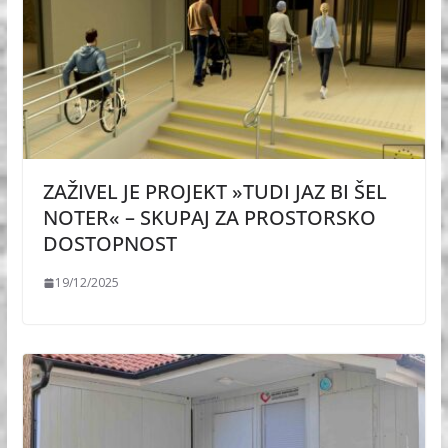
ZAŽIVEL JE PROJEKT »TUDI JAZ BI ŠEL
NOTER« – SKUPAJ ZA PROSTORSKO
DOSTOPNOST
19/12/2025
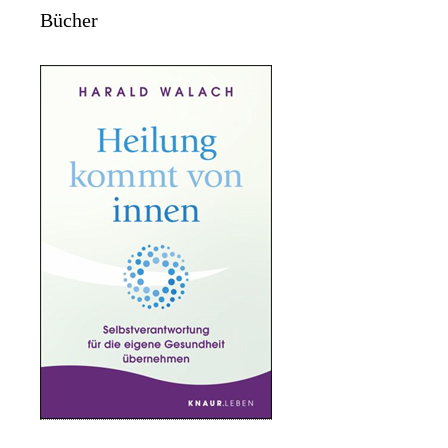
Bücher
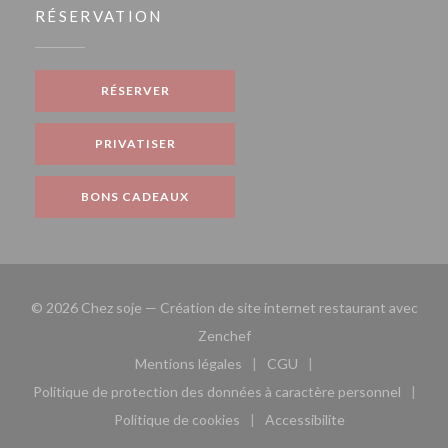
RÉSERVATION
RÉSERVER
PRIVATISER
BONS CADEAUX
© 2026 Chez soje — Création de site internet restaurant avec
((ouvre une nouvelle fenêtre))
Zenchef
Mentions légales
CGU
((ouvre une nouvelle fenêtre))
((ouvre une nouvelle fen
Politique de protection des données à caractère personnel
((ouvre une nouvelle fenêtre))
Politique de cookies
Accessibilite
((ouvre une nouvelle fenêtre))
((ouvre une nouvelle fe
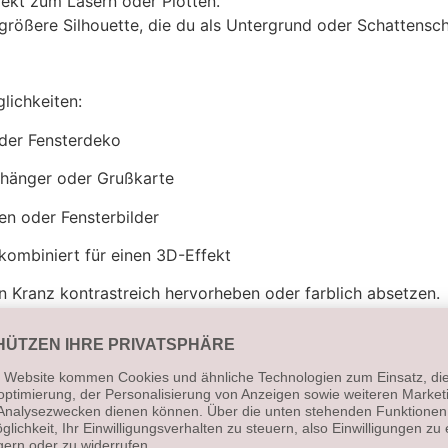
ekt zum Lasern oder Plotten.
 größere Silhouette, die du als Untergrund oder Schattensc
lichkeiten:
der Fensterdeko
hänger oder Grußkarte
en oder Fensterbilder
kombiniert für einen 3D-Effekt
n Kranz kontrastreich hervorheben oder farblich absetzen.
esign eine neue Wirkung – vom kleinen Anhänger bis zum gr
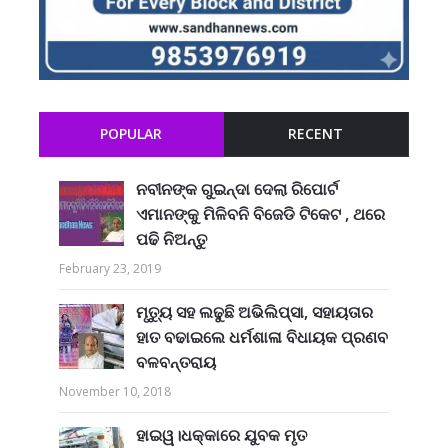
POPULAR
RECENT
ନବୀନଙ୍କ ଗୁଇନ୍ଦା ଦେଲା ରିପୋର୍ଟ
ଏମାନଙ୍କୁ ମିଳିବନି ବିଜେଡି ଟିକେଟ , ଥରେ
ପଢି ନିଅନ୍ତୁ
February 23, 2019
ମୃତ୍ୟୁ ସହ ଲଢୁଛି ଅଭିଲିପ୍ସା, ସହାୟତାର
ହାତ ବଢାଇଲେ ଧର୍ମଶାଳା ବିଧାୟକ ପ୍ରଣବ
ବଳବନ୍ତରାୟ
November 10, 2018
ହାଇୱ।ଧକ୍କାରେ ଯୁବକ ମୃତ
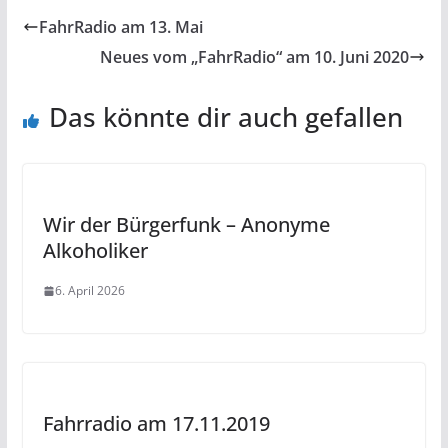
FahrRadio am 13. Mai
Neues vom „FahrRadio“ am 10. Juni 2020
Das könnte dir auch gefallen
Wir der Bürgerfunk – Anonyme
Alkoholiker
6. April 2026
Fahrradio am 17.11.2019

────────

Task instructions → Although the records include pictures, output only their text, exactly and completely.

Task answer →
ZAŽIVEL JE PROJEKT »TUDI JAZ BI ŠEL
NOTER« – SKUPAJ ZA PROSTORSKO
DOSTOPNOST
19/12/2025
Bücher
RÉSERVATION
RÉSERVER
PRIVATISER
BONS CADEAUX
© 2026 Chez soje — Création de site internet restaurant avec
((ouvre une nouvelle fenêtre))
Zenchef
Mentions légales
CGU
((ouvre une nouvelle fenêtre))
((ouvre une nouvelle fen
Politique de protection des données à caractère personnel
((ouvre une nouvelle fenêtre))
Politique de cookies
Accessibilite
((ouvre une nouvelle fenêtre))
((ouvre une nouvelle fe
ekt zum Lasern oder Plotten.
 größere Silhouette, die du als Untergrund oder Schattensc
lichkeiten:
der Fensterdeko
hänger oder Grußkarte
en oder Fensterbilder
kombiniert für einen 3D-Effekt
n Kranz kontrastreich hervorheben oder farblich absetzen.
esign eine neue Wirkung – vom kleinen Anhänger bis zum gr
POPULAR
RECENT
ନବୀନଙ୍କ ଗୁଇନ୍ଦା ଦେଲା ରିପୋର୍ଟ
ଏମାନଙ୍କୁ ମିଳିବନି ବିଜେଡି ଟିକେଟ , ଥରେ
ପଢି ନିଅନ୍ତୁ
February 23, 2019
ମୃତ୍ୟୁ ସହ ଲଢୁଛି ଅଭିଲିପ୍ସା, ସହାୟତାର
ହାତ ବଢାଇଲେ ଧର୍ମଶାଳା ବିଧାୟକ ପ୍ରଣବ
ବଳବନ୍ତରାୟ
November 10, 2018
ହାଇୱ।ଧକ୍କାରେ ଯୁବକ ମୃତ
FahrRadio am 13. Mai
Neues vom „FahrRadio“ am 10. Juni 2020
Das könnte dir auch gefallen
Wir der Bürgerfunk – Anonyme
Alkoholiker
6. April 2026
Fahrradio am 17.11.2019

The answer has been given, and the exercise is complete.